#### TASK PROMPT:
Your answer should consist of each line from the data below that contains "History".
*** RECORDS SHOWN ***
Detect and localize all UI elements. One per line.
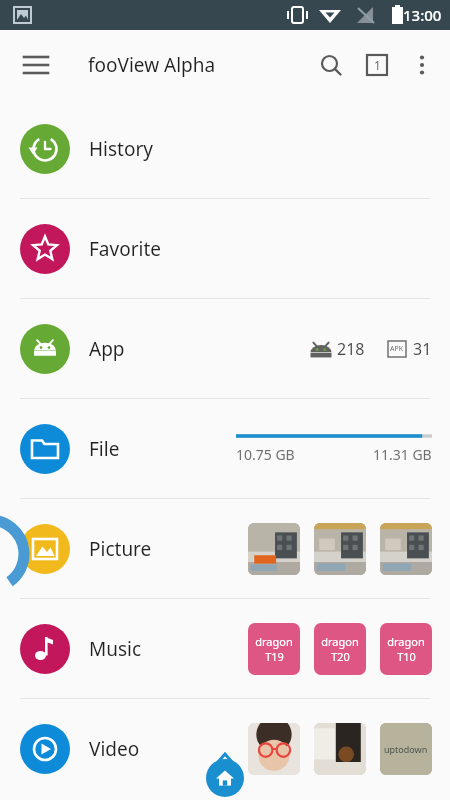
staticText: Music [89, 636, 142, 662]
button[interactable]: App [0, 299, 450, 399]
staticText: 13:00 [403, 5, 442, 25]
staticText: 10.75 GB [236, 445, 295, 464]
button[interactable]: Music [0, 599, 450, 699]
button[interactable]: Favorite [0, 199, 450, 299]
button[interactable]: Home [206, 759, 244, 797]
staticText: APK [390, 344, 404, 354]
button[interactable]: Video [0, 699, 450, 799]
staticText: fooView Alpha [88, 52, 216, 78]
staticText: dragon [387, 634, 425, 649]
button[interactable]: More options [400, 43, 444, 87]
staticText: uptodown [384, 743, 428, 755]
staticText: 11.31 GB [373, 445, 432, 464]
button[interactable]: Picture [0, 499, 450, 599]
staticText: App [89, 336, 125, 362]
button[interactable]: History [0, 99, 450, 199]
staticText: 1 [374, 57, 381, 73]
button[interactable]: Menu [12, 41, 60, 89]
staticText: T10 [397, 649, 416, 664]
staticText: Video [89, 736, 140, 762]
button[interactable]: Search [308, 42, 354, 88]
staticText: dragon [321, 634, 359, 649]
staticText: Favorite [89, 236, 161, 262]
staticText: dragon [255, 634, 293, 649]
staticText: T20 [331, 649, 350, 664]
button[interactable]: File [0, 399, 450, 499]
staticText: History [89, 136, 153, 162]
staticText: 31 [413, 338, 432, 360]
staticText: 218 [337, 338, 365, 360]
staticText: Picture [89, 536, 152, 562]
button[interactable]: Tabs [354, 42, 400, 88]
staticText: T19 [265, 649, 284, 664]
staticText: File [89, 436, 120, 462]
*** End of RECORDS SHOWN ***
#### SOLVED PROBLEM:
button[interactable]: History [0, 99, 450, 199]
staticText: History [89, 136, 153, 162]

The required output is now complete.